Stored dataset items
--- START ---
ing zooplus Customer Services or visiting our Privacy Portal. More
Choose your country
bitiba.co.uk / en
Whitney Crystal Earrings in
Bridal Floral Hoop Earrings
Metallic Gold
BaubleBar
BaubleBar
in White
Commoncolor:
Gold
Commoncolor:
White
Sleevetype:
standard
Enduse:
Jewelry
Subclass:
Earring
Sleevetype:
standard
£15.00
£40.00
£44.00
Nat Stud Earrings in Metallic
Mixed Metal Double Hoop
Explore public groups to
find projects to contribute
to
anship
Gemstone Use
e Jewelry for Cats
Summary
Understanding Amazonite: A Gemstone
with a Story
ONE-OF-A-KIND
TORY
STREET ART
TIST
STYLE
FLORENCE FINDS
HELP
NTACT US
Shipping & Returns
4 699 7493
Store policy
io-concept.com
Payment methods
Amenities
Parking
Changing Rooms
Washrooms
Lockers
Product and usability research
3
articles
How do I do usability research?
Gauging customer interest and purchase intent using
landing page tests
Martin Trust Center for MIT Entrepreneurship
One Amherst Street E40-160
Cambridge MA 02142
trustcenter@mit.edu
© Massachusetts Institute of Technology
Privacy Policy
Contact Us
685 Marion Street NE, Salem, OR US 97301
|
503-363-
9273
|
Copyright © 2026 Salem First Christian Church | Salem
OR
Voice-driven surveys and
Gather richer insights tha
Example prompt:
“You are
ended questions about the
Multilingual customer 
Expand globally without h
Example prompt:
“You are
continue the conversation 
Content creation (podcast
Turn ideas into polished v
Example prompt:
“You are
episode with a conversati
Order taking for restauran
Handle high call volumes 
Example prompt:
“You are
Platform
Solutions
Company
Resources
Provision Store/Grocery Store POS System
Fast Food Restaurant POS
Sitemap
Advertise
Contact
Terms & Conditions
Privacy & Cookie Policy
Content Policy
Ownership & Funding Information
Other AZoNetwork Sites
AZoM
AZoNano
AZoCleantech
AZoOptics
--- END ---
- _Task goal_: The complete data above is to be written out again as it stands.

- _Result_:
ing zooplus Customer Services or visiting our Privacy Portal. More
Choose your country
bitiba.co.uk / en
Whitney Crystal Earrings in
Bridal Floral Hoop Earrings
Metallic Gold
BaubleBar
BaubleBar
in White
Commoncolor:
Gold
Commoncolor:
White
Sleevetype:
standard
Enduse:
Jewelry
Subclass:
Earring
Sleevetype:
standard
£15.00
£40.00
£44.00
Nat Stud Earrings in Metallic
Mixed Metal Double Hoop
Explore public groups to
find projects to contribute
to
anship
Gemstone Use
e Jewelry for Cats
Summary
Understanding Amazonite: A Gemstone
with a Story
ONE-OF-A-KIND
TORY
STREET ART
TIST
STYLE
FLORENCE FINDS
HELP
NTACT US
Shipping & Returns
4 699 7493
Store policy
io-concept.com
Payment methods
Amenities
Parking
Changing Rooms
Washrooms
Lockers
Product and usability research
3
articles
How do I do usability research?
Gauging customer interest and purchase intent using
landing page tests
Martin Trust Center for MIT Entrepreneurship
One Amherst Street E40-160
Cambridge MA 02142
trustcenter@mit.edu
© Massachusetts Institute of Technology
Privacy Policy
Contact Us
685 Marion Street NE, Salem, OR US 97301
|
503-363-
9273
|
Copyright © 2026 Salem First Christian Church | Salem
OR
Voice-driven surveys and
Gather richer insights tha
Example prompt:
“You are
ended questions about the
Multilingual customer 
Expand globally without h
Example prompt:
“You are
continue the conversation 
Content creation (podcast
Turn ideas into polished v
Example prompt:
“You are
episode with a conversati
Order taking for restauran
Handle high call volumes 
Example prompt:
“You are
Platform
Solutions
Company
Resources
Provision Store/Grocery Store POS System
Fast Food Restaurant POS
Sitemap
Advertise
Contact
Terms & Conditions
Privacy & Cookie Policy
Content Policy
Ownership & Funding Information
Other AZoNetwork Sites
AZoM
AZoNano
AZoCleantech
AZoOptics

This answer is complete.